There were several limitations to this study. This study had a small sample size and included only 13 sites, which likely contributed to discrepancies noted in participant demographic and baseline characteristics. As mentioned in the Methods, this was a pilot study to measure the effect size of the DMO on SBP. The adjusted analyses suggested that these baseline differences did not affect the outcomes. However, they may have still affected the results for BP at goal. The small sample size may have also contributed to lack of power to detect differences between groups for some of the secondary and exploratory outcomes. In order to demonstrate use of the DMO in the real-world primary care clinic workflow, ambulatory BP monitoring was not used; therefore, BP fluctuations may be potentially related to the context of in-clinic measurement (outside of the participant’s natural context). A comparison of adherence to treatment was not included among the goals of this study. No objective assessment of adherence to treatment was attempted in the usual care arm because there are only indirect methods of measuring adherence as an alternative to DMO and none of these methods have been established to be inherently reliable or accurate. Therefore, we cannot conclude that DMO led to higher levels of medication adherence. However, measuring an improvement in adherence was not an objective of the study.

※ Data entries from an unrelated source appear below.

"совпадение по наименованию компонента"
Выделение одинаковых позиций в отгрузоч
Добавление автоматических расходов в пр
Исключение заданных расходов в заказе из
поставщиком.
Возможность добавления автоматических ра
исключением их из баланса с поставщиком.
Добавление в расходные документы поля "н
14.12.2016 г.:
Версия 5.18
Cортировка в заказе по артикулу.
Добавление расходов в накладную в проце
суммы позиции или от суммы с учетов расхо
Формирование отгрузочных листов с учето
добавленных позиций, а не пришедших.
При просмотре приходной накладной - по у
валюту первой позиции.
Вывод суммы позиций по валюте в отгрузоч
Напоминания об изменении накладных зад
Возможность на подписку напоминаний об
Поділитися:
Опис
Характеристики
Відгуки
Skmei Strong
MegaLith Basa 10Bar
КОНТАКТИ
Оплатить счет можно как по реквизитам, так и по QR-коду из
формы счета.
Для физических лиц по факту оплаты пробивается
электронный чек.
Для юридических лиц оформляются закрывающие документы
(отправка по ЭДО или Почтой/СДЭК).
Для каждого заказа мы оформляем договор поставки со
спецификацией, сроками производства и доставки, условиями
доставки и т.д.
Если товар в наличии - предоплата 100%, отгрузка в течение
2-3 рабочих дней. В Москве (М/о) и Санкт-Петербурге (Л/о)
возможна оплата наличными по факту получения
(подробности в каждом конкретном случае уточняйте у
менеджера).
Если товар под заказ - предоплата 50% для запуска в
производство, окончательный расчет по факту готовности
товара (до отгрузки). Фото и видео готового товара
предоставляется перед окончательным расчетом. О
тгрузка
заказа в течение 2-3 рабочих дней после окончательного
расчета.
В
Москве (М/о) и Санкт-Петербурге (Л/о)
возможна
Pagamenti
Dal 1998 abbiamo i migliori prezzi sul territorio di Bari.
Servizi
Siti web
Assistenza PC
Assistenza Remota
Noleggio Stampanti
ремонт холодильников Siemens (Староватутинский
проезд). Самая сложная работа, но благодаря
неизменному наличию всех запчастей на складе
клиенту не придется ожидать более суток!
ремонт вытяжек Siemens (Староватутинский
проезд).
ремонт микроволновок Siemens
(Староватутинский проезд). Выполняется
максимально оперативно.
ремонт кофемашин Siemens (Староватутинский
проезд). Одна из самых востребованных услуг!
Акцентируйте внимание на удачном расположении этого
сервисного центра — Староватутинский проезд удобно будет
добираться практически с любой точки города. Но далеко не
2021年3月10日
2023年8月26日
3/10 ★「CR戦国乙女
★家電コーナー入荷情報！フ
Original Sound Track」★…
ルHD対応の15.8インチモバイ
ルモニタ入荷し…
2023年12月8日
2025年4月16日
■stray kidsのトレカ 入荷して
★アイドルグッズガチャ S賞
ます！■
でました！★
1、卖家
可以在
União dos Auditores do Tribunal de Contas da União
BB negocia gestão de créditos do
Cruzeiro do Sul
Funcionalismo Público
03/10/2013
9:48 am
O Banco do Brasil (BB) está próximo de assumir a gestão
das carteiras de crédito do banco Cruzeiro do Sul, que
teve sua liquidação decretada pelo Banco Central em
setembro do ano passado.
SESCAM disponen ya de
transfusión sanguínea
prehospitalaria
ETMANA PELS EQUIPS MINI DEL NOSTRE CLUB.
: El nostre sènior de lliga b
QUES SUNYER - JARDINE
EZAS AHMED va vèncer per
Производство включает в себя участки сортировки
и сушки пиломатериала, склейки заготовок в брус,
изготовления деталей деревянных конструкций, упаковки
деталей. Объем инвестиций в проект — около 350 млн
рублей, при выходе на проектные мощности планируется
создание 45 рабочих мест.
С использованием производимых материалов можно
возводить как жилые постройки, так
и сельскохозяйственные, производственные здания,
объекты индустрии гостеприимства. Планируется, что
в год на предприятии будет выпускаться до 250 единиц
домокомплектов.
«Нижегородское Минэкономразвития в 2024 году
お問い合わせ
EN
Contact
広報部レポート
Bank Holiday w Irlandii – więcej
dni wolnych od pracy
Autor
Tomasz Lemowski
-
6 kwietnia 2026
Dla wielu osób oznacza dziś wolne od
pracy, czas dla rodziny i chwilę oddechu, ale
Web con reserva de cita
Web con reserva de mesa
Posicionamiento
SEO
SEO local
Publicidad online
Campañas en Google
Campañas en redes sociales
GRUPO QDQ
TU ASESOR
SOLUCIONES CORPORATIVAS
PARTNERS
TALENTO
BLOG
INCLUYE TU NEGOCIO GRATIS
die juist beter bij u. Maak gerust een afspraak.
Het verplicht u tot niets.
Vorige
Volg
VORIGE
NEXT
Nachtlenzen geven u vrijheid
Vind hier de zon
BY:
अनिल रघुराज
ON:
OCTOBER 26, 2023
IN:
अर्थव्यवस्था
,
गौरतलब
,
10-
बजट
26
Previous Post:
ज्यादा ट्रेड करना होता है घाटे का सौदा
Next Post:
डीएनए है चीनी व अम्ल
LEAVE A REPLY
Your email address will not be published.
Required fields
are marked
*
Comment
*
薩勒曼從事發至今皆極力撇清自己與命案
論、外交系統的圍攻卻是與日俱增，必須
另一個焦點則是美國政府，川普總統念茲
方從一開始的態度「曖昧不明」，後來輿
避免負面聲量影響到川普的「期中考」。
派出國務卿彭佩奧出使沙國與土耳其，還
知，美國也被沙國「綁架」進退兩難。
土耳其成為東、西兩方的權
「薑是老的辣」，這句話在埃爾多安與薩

Despite these limitations, this study demonstrates positive evidence that a digital health offering that measures and promotes medication adherence, patient self-care, and provider engagement can help patients improve their level of BP and diabetes control. The results should be generalizable given the diversity of the study population. Reducing BP, HbA_1c, and LDL-C in a consistent manner over a longer term through the use of DMO-like approaches may help patients decrease their overall risk for complications. Future real-world evidence can build on these results to further elucidate longer-term outcomes.